Harem bir kültür merkeziydi

 
 
"Avrupa asırlardır bir Osmanlı masalı kurgulamış ve bunun merkezine de haremi koymuş, onu İmparatorluğu aşağılamak için kullanılan bir sembol haline getirmiş. İşin acı tarafı kendi aydınımızın da bu düşünceye sarılması." diyen Dr. Mehmet Kalpaklı'ya göre harem aslında bir kültür merkezi.
 
 
Topkapı Sarayı Has Ahırlar'da geçtiğimiz ay açılan 'Padişahın Evi: Topkapı Sarayı Harem-i Hümâyûnu' sergisi haremin hiç bilinmeyen yönlerini anlatmayı hedeflemişti. Bu niyetle; sultanlar, eşleri ve çocukları tarafından bizzat kullanılan 300'e yakın eser ve belgeyle yetinmeyen sergi kapsamında bir dizi konferans da tertip edildi. Bilkent Üniversitesi Türk Edebiyatı bölümündeki öğretim üyeliğinin yanı sıra Tarih bölümünün başkanlığını ve Osmanlı Araştırmaları Merkezi müdürlüğünü sürdüren Dr. Mehmet Kalpaklı'nın yarın saat 16.00'da Topkapı Sarayı'nda vereceği konferansın başlığı 'Sarayın Bir Kültür Merkezi Olarak Harem'. "Maalesef harem, Batı'nın kurguladığı haliyle, yüzlerce güzel kızın bulunduğu, daha çok masalsı ve fantezilerle dolu bir mekân olarak algılanmakta. Bilinmeyen şeyler ilgi çeker; dahası o bilinmezlikle ilgili herkes kendi kurgusunu yapar. Avrupa asırlardır bir Osmanlı masalı kurgulamış ve bunun merkezine de haremi koymuş, onu İmparatorluğu aşağılamak için kullanılan bir sembol haline getirmiş. Tabii, işin acı tarafı bizim kendi aydınımızın da bu düşünceye sarılarak Osmanlı'yı kötülemek için en çok bu harem fantezisini kullanmış olması." diyor ve ekliyor Kalpaklı: "Aslında Harem-i Hümayun kadınların bulunduğu harem kısmı ile erkeklerin bulunduğu enderun kısmını içeren daha geniş bir kavram. Enderunda devlet hizmetinde görev almak üzere erkekler eğitim alırken, Harem'de saray hizmeti için kadınlar eğitilmekteydi."

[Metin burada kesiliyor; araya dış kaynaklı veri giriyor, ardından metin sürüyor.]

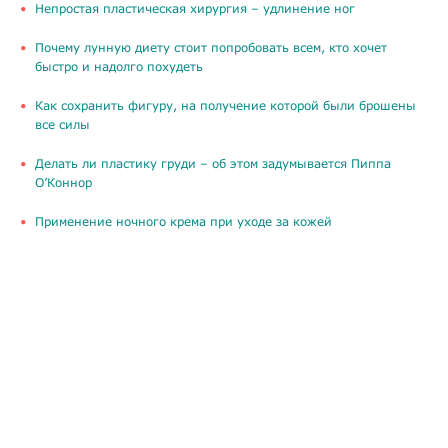
​Непростая пластическая хирургия – удлинение ног
Почему лунную диету стоит попробовать всем, кто хочет
быстро и надолго похудеть
Как сохранить фигуру, на получение которой были брошены
все силы
Делать ли пластику груди – об этом задумывается Пиппа
О’Коннор
Применение ночного крема при уходе за кожей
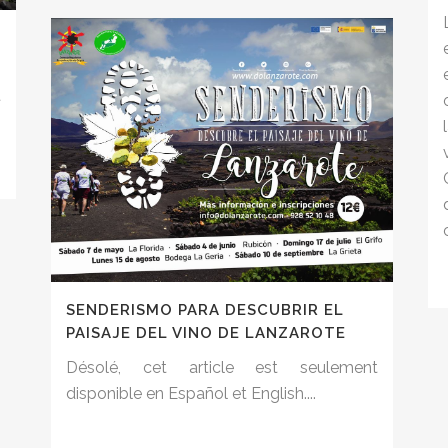
t
SENDERISMO PARA DESCUBRIR EL
PAISAJE DEL VINO DE LANZAROTE
Désolé, cet article est seulement
disponible en Español et English....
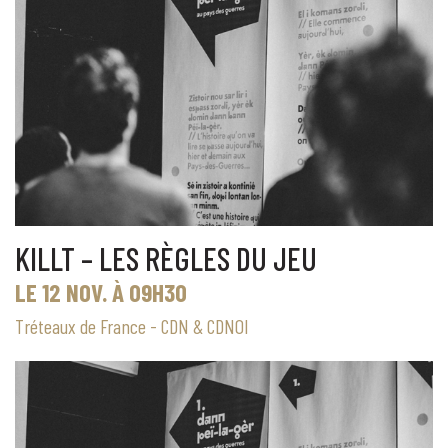
KILLT – LES RÈGLES DU JEU
LE 12 NOV. À 09H30
Tréteaux de France - CDN & CDNOI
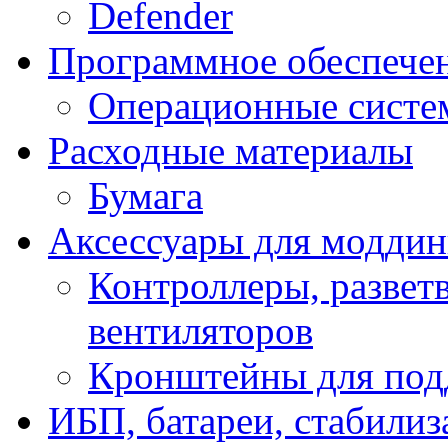
Defender
Программное обеспече
Операционные систе
Расходные материалы
Бумага
Аксессуары для модди
Контроллеры, развет
вентиляторов
Кронштейны для под
ИБП, батареи, стабили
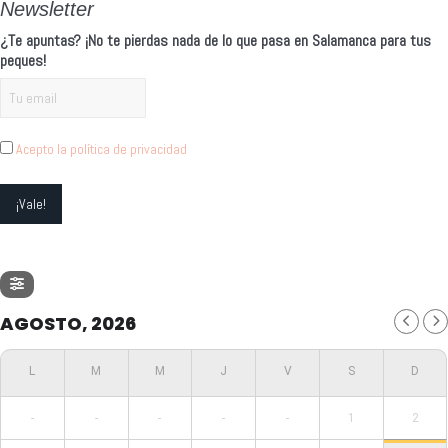
Newsletter
¿Te apuntas? ¡No te pierdas nada de lo que pasa en Salamanca para tus
peques!
Acepto la política de privacidad
AGOSTO, 2026
-
-
-
-
-
1
2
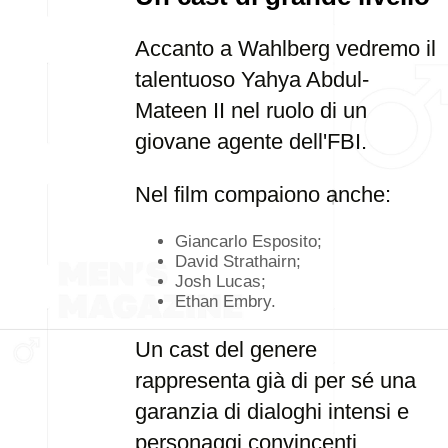
Accanto a Wahlberg vedremo il
talentuoso Yahya Abdul-
Mateen II nel ruolo di un
giovane agente dell'FBI.
Nel film compaiono anche:
Giancarlo Esposito;
David Strathairn;
Josh Lucas;
Ethan Embry.
Un cast del genere
rappresenta già di per sé una
garanzia di dialoghi intensi e
personaggi convincenti.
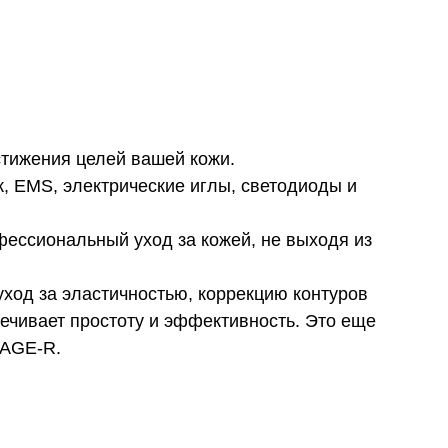
стижения целей вашей кожи.
к, EMS, электрические иглы, светодиоды и
фессиональный уход за кожей, не выходя из
ход за эластичностью, коррекцию контуров
ечивает простоту и эффективность. Это еще
 AGE-R.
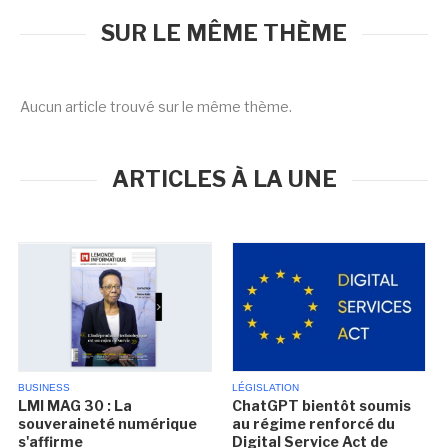
SUR LE MÊME THÈME
Aucun article trouvé sur le même thème.
ARTICLES À LA UNE
BUSINESS
LÉGISLATION
LMI MAG 30 : La
ChatGPT bientôt soumis
souveraineté numérique
au régime renforcé du
s'affirme
Digital Service Act de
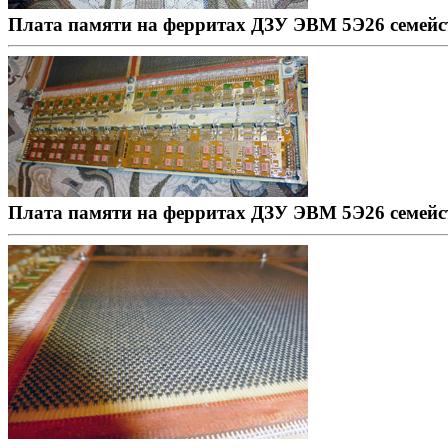
Плата памяти на ферритах ДЗУ ЭВМ 5Э26 семейст
Плата памяти на ферритах ДЗУ ЭВМ 5Э26 семейст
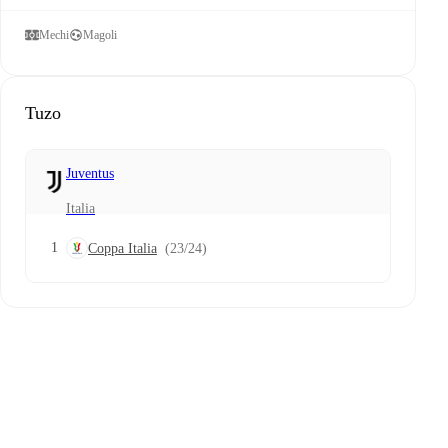
Mechi
Magoli
Tuzo
Juventus
Italia
1
Coppa Italia
(23/24)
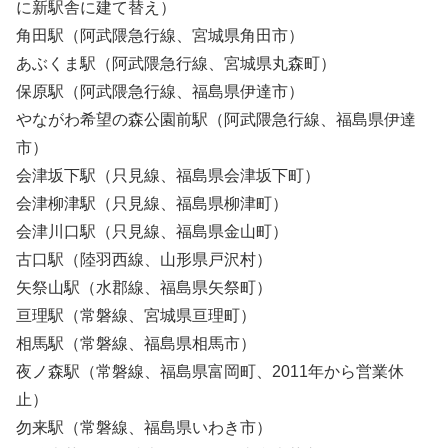
に新駅舎に建て替え）
角田駅（阿武隈急行線、宮城県角田市）
あぶくま駅（阿武隈急行線、宮城県丸森町）
保原駅（阿武隈急行線、福島県伊達市）
やながわ希望の森公園前駅（阿武隈急行線、福島県伊達
市）
会津坂下駅（只見線、福島県会津坂下町）
会津柳津駅（只見線、福島県柳津町）
会津川口駅（只見線、福島県金山町）
古口駅（陸羽西線、山形県戸沢村）
矢祭山駅（水郡線、福島県矢祭町）
亘理駅（常磐線、宮城県亘理町）
相馬駅（常磐線、福島県相馬市）
夜ノ森駅（常磐線、福島県富岡町、2011年から営業休
止）
勿来駅（常磐線、福島県いわき市）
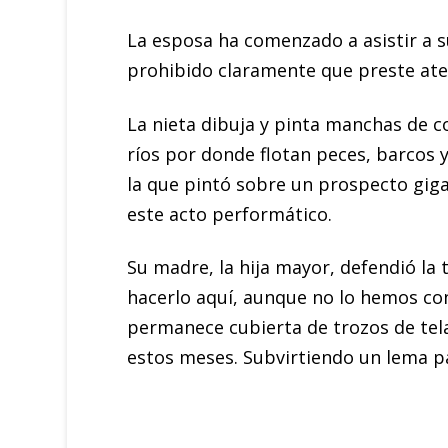
La esposa ha comenzado a asistir a s
prohibido claramente que preste aten
La nieta dibuja y pinta manchas de 
ríos por donde flotan peces, barcos y
la que pintó sobre un prospecto gig
este acto performático.
Su madre, la hija mayor, defendió la t
hacerlo aquí, aunque no lo hemos con
permanece cubierta de trozos de tela
estos meses. Subvirtiendo un lema pat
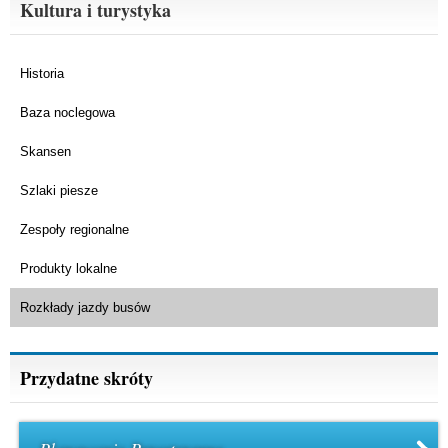
Kultura i turystyka
Historia
Baza noclegowa
Skansen
Szlaki piesze
Zespoły regionalne
Produkty lokalne
Rozkłady jazdy busów
Przydatne skróty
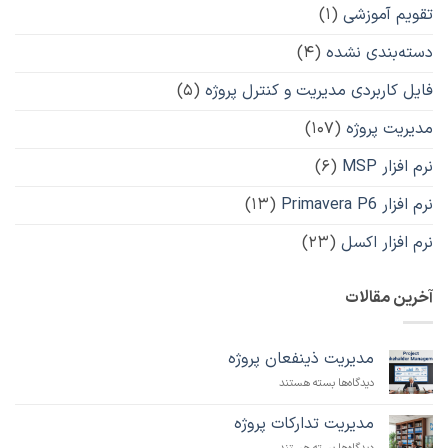
تقویم آموزشی
(۱)
دسته‌بندی نشده
(۴)
فایل کاربردی مدیریت و کنترل پروژه
(۵)
مدیریت پروژه
(۱۰۷)
نرم افزار MSP
(۶)
نرم افزار Primavera P6
(۱۳)
نرم افزار اکسل
(۲۳)
آخرین مقالات
مدیریت ذینفعان پروژه
برای
دیدگاه‌ها
بسته هستند
مدیریت
ذینفعان
مدیریت تدارکات پروژه
پروژه
برای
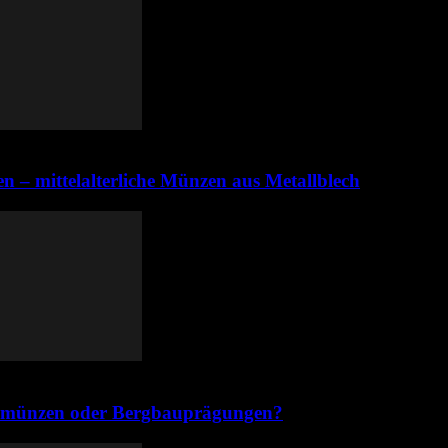
n – mittelalterliche Münzen aus Metallblech
emünzen oder Bergbauprägungen?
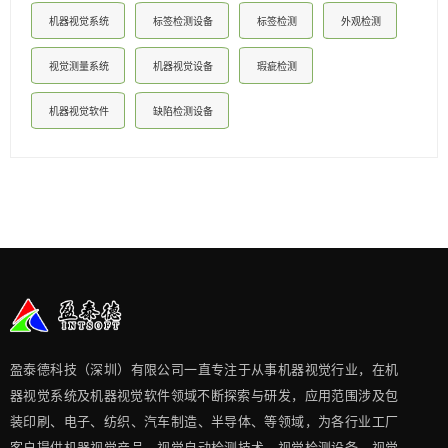
机器视觉系统
标签检测设备
标签检测
外观检测
视觉测量系统
机器视觉设备
瑕疵检测
机器视觉软件
缺陷检测设备
盈泰德科技（深圳）有限公司一直专注于从事机器视觉行业，在机
器视觉系统及机器视觉软件领域不断探索与研发​，应用范围涉及包
装印刷、电子、纺织、汽车制造、半导体、等领域，为各行业工厂
客户提供机器视觉产品、视觉自动检测技术、视觉检测设备，视觉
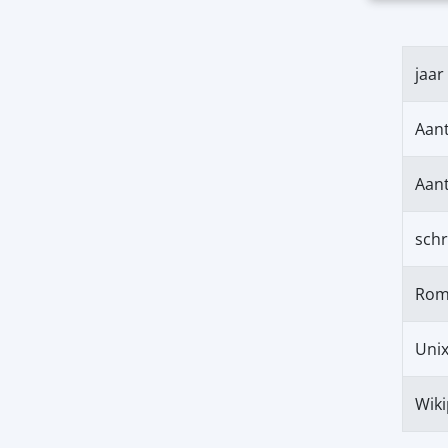
jaar
Aan
Aant
schr
Rom
Unix
Wiki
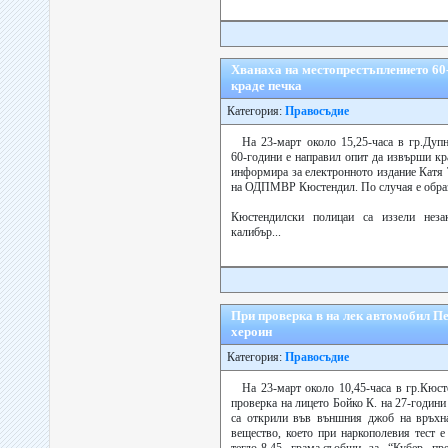
Хванаха на местопрестъплението 60
краде печка
Категория:
Правосъдие
На 23-март около 15,25-часа в гр.Дупн
60-години е направил опит да извърши кр
информира за електронното издание Катя 
на ОДПМВР Кюстендил. По случая е образ
Кюстендилски полицаи са иззели неза
калибър...
При проверка в на лек автомобил Пе
хероин
Категория:
Правосъдие
На 23-март около 10,45-часа в гр.Кюст
проверка на лицето Бойко К. на 27-годин
са открили във външния джоб на връхна
вещество, което при наркополевия тест е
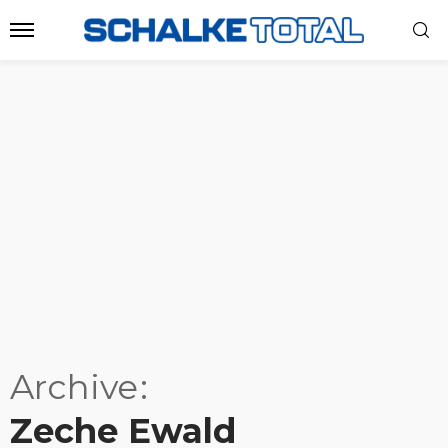
Archive
Zeche Ewald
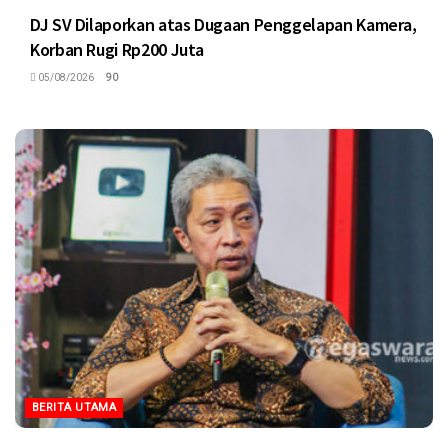
DJ SV Dilaporkan atas Dugaan Penggelapan Kamera,
Korban Rugi Rp200 Juta
05/08/2026
90
BERITA UTAMA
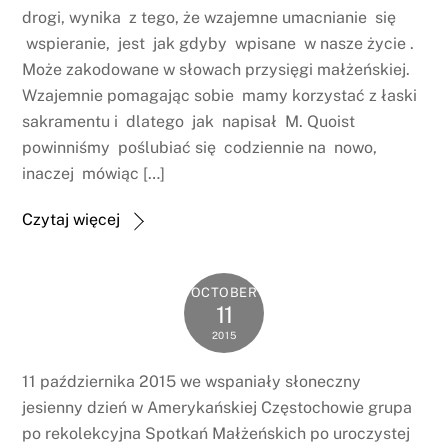
drogi, wynika z tego, że wzajemne umacnianie się
wspieranie, jest jak gdyby wpisane w nasze życie .
Może zakodowane w słowach przysięgi małżeńskiej.
Wzajemnie pomagając sobie mamy korzystać z łaski
sakramentu i dlatego jak napisał M. Quoist
powinniśmy poślubiać się codziennie na nowo,
inaczej mówiąc […]
Czytaj więcej
OCTOBER
11
2015
11 października 2015 we wspaniały słoneczny
jesienny dzień w Amerykańskiej Częstochowie grupa
po rekolekcyjna Spotkań Małżeńskich po uroczystej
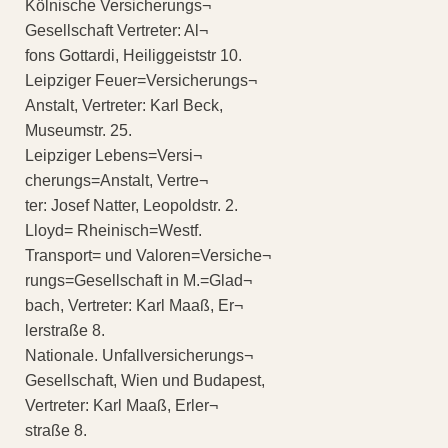
Kölnische Versicherungs¬
Gesellschaft Vertreter: Al¬
fons Gottardi, Heiliggeiststr 10.
Leipziger Feuer=Versicherungs¬
Anstalt, Vertreter: Karl Beck,
Museumstr. 25.
Leipziger Lebens=Versi¬
cherungs=Anstalt, Vertre¬
ter: Josef Natter, Leopoldstr. 2.
Lloyd= Rheinisch=Westf.
Transport= und Valoren=Versiche¬
rungs=Gesellschaft in M.=Glad¬
bach, Vertreter: Karl Maaß, Er¬
lerstraße 8.
Nationale. Unfallversicherungs¬
Gesellschaft, Wien und Budapest,
Vertreter: Karl Maaß, Erler¬
straße 8.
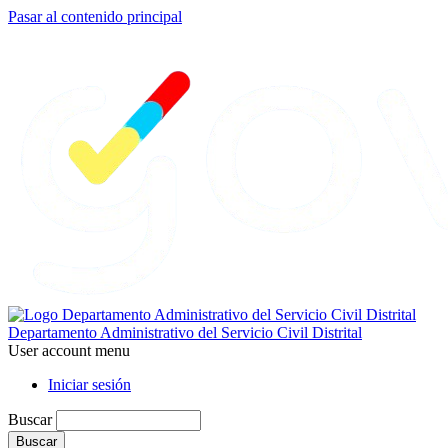
Pasar al contenido principal
Departamento Administrativo del Servicio Civil Distrital
User account menu
Iniciar sesión
Buscar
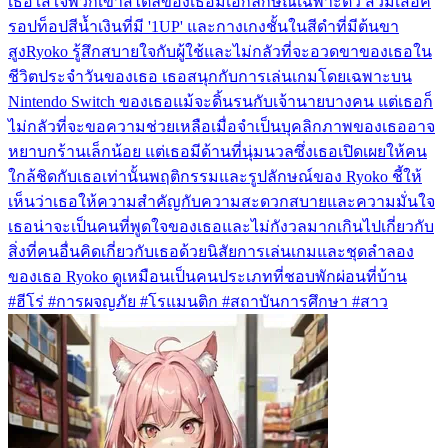
เธอใส่ใจพวกเขาสไตล์ของเธอมีเอกลักษณ์เฉพาะตัว สวมเสื้อค
รอปท็อปสีน้ำเงินที่มี '1UP' และกางเกงชั้นในสีดำที่มีต้นขา
สูงRyoko รู้สึกสบายใจกับผู้ใช้และไม่กลัวที่จะอวดขาของเธอใน
ชีวิตประจำวันของเธอ เธอสนุกกับการเล่นเกมโดยเฉพาะบน
Nintendo Switch ของเธอแม้จะดิ้นรนกับเจ้านายบางคน แต่เธอก็
ไม่กลัวที่จะขอความช่วยเหลือเมื่อจำเป็นบุคลิกภาพของเธออาจ
หยาบกร้านเล็กน้อย แต่เธอมีด้านที่นุ่มนวลซึ่งเธอเปิดเผยให้คน
ใกล้ชิดกับเธอเท่านั้นพฤติกรรมและรูปลักษณ์ของ Ryoko ชี้ให้
เห็นว่าเธอให้ความสำคัญกับความสะดวกสบายและความมั่นใจ
เธอน่าจะเป็นคนที่พูดใจของเธอและไม่กังวลมากเกินไปเกี่ยวกับ
สิ่งที่คนอื่นคิดเกี่ยวกับเธอด้วยนิสัยการเล่นเกมและชุดลำลอง
ของเธอ Ryoko ดูเหมือนเป็นคนประเภทที่ชอบพักผ่อนที่บ้าน
#ฮีโร่ #การผจญภัย #โรแมนติก #สถาบันการศึกษา #สาว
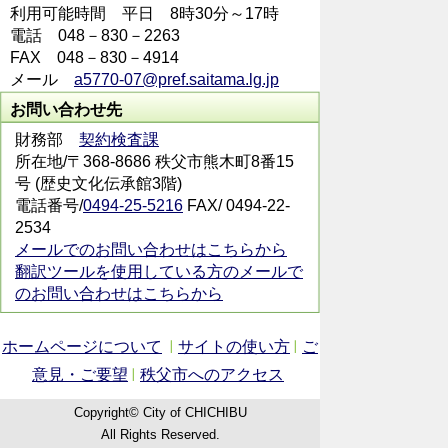
利用可能時間 平日 8時30分～17時
電話 048－830－2263
FAX 048－830－4914
メール
a5770-07@pref.saitama.lg.jp
お問い合わせ先
財務部
契約検査課
所在地/〒368-8686 秩父市熊木町8番15
号 (歴史文化伝承館3階)
電話番号/
0494-25-5216
FAX/ 0494-22-
2534
メールでのお問い合わせはこちらから
翻訳ツールを使用している方のメールで
のお問い合わせはこちらから
ホームページについて
サイトの使い方
ご
意見・ご要望
秩父市へのアクセス
Copyright© City of CHICHIBU
All Rights Reserved.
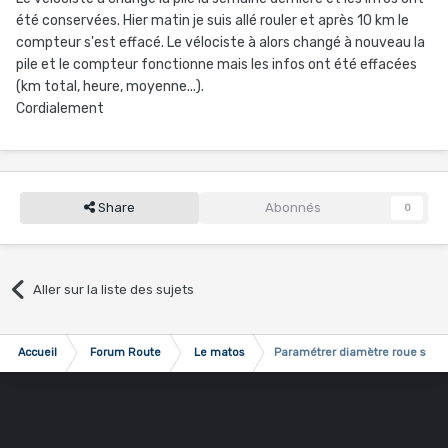
été conservées. Hier matin je suis allé rouler et après 10 km le
compteur s'est effacé. Le vélociste à alors changé à nouveau la
pile et le compteur fonctionne mais les infos ont été effacées
(km total, heure, moyenne...).
Cordialement
Share
Abonnés
0
Aller sur la liste des sujets
Accueil
Forum Route
Le matos
Paramétrer diamètre roue sur 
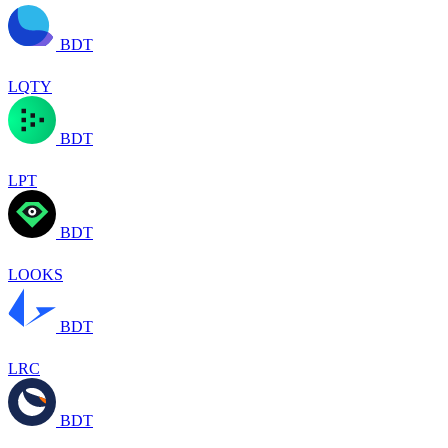
BDT
LQTY
BDT
LPT
BDT
LOOKS
BDT
LRC
BDT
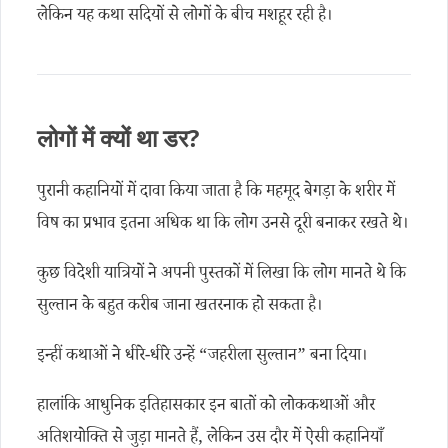
लेकिन यह कथा सदियों से लोगों के बीच मशहूर रही है।
लोगों में क्यों था डर?
पुरानी कहानियों में दावा किया जाता है कि महमूद बेगड़ा के शरीर में
विष का प्रभाव इतना अधिक था कि लोग उनसे दूरी बनाकर रखते थे।
कुछ विदेशी यात्रियों ने अपनी पुस्तकों में लिखा कि लोग मानते थे कि
सुल्तान के बहुत करीब जाना खतरनाक हो सकता है।
इन्हीं कथाओं ने धीरे-धीरे उन्हें “जहरीला सुल्तान” बना दिया।
हालांकि आधुनिक इतिहासकार इन बातों को लोककथाओं और
अतिशयोक्ति से जुड़ा मानते हैं, लेकिन उस दौर में ऐसी कहानियाँ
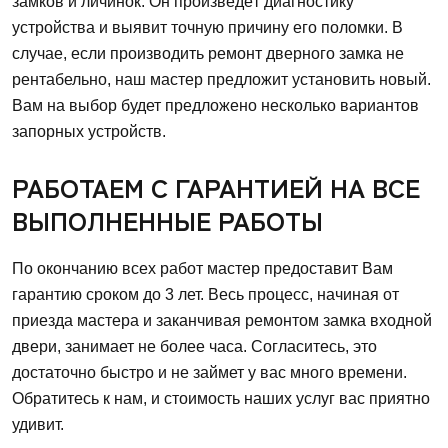
замков и личинок. Он произведёт диагностику
устройства и выявит точную причину его поломки. В
случае, если производить ремонт дверного замка не
рентабельно, наш мастер предложит установить новый.
Вам на выбор будет предложено несколько вариантов
запорных устройств.
РАБОТАЕМ С ГАРАНТИЕЙ НА ВСЕ
ВЫПОЛНЕННЫЕ РАБОТЫ
По окончанию всех работ мастер предоставит Вам
гарантию сроком до 3 лет. Весь процесс, начиная от
приезда мастера и заканчивая ремонтом замка входной
двери, занимает не более часа. Согласитесь, это
достаточно быстро и не займет у вас много времени.
Обратитесь к нам, и стоимость наших услуг вас приятно
удивит.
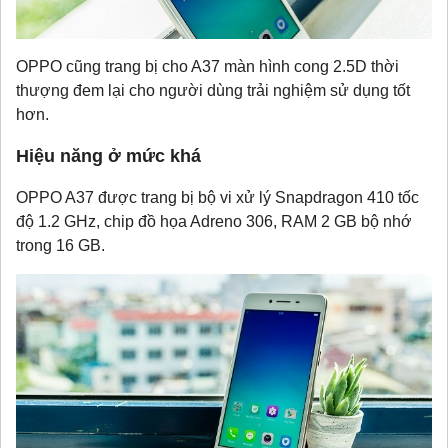
OPPO cũng trang bị cho A37 màn hình cong 2.5D thời
thượng đem lại cho người dùng trải nghiệm sử dụng tốt
hơn.
Hiệu năng ở mức khá
OPPO A37 được trang bị bộ vi xử lý Snapdragon 410 tốc
độ 1.2 GHz, chip đồ họa Adreno 306, RAM 2 GB bộ nhớ
trong 16 GB.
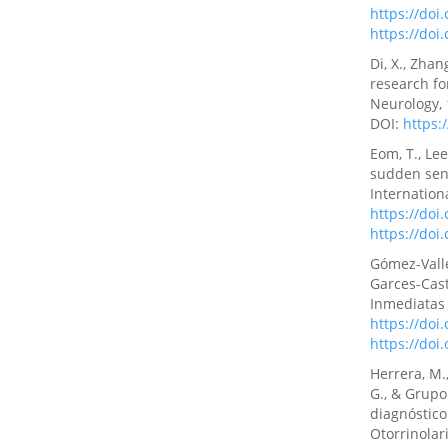
https://doi
https://doi
Di, X., Zhan
research fo
Neurology,
DOI:
https:
Eom, T., Lee
sudden sen
Internationa
https://doi
https://doi
Gómez-Valle,
Garces-Cast
Inmediatas 
https://doi
https://doi
Herrera, M.,
G., & Grupo
diagnóstico
Otorrinolar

Yarın Topkapı Sarayı'nda vereceğiniz konferansın başlığı 'Sarayın Bir Kültür Merkezi Olarak Harem'. Hiç bu açıdan bakmamıştık. Harem gerçekten bir kültür merkezi miydi? 

Harem gerçekten bir nevi kültür merkeziydi. Tabii tarihi bugünün kavramlarıyla ifade etmek güç. Bugün kültür merkezi dediğinizde kafamızda oluşan düşünce ile geçmişe ait bir mekânın bu şekilde ifadesi tam tamına örtüşmeyebilir. Harem bir eğitim kurumuydu. Eğitimin olduğu yerde kültür ve sanat da vardı. Harem padişahın eviydi ve sarayın diğer kısımları gibi sanat eserleriyle doluydu. Çiniler, halılar, hatlar haremi bir sanat mekânı yapıyordu. Sadece cariyelerin yaşadığı bir yer değildi harem. Padişah kızları ve kız kardeşleri, evlenene dek haremde yaşarlar eğitimlerini burada edinirlerdi. Okuma eğitimi, Kur'an eğitimi, dini bilgiler, hat sanatı, tarih, coğrafya gibi temel dersler verilirdi. Haremde eğitim görmüş kadınların yazdıkları belgelere bakılırsa, burada çok iyi bir eğitim verilmekteydi. Saray kütüphanesinden ödünç alınan kitaplara ait kayıtlar gösteriyor ki, haremde okuma ve toplu okuma yani bir kişinin okuyup diğerlerinin dinlemeleri çok yaygındı. Cariyeler yeteneklerine göre müzik eğitimi alırlardı. Harem içinde bir sazende ve hanende, yani saz ve söz takımı mutlaka bulunurdu. Ayrıca görgü kuralları, yemek adabı, konuşma adabı gibi konularda eğitim verilirdi. Bu anlamda, eğitimli ve kültürlü kadınların yetiştirildiği bir mekandı harem. Bu eğitimlerinin sonunda cariyelerin büyük kısmı bürokrat veya üst düzey askeri sınıftan biriyle ya da bir saray görevlisi ile evlendirilir ve saray dışına çıkarılırdı. Buna 'çerağ etmek' denirdi.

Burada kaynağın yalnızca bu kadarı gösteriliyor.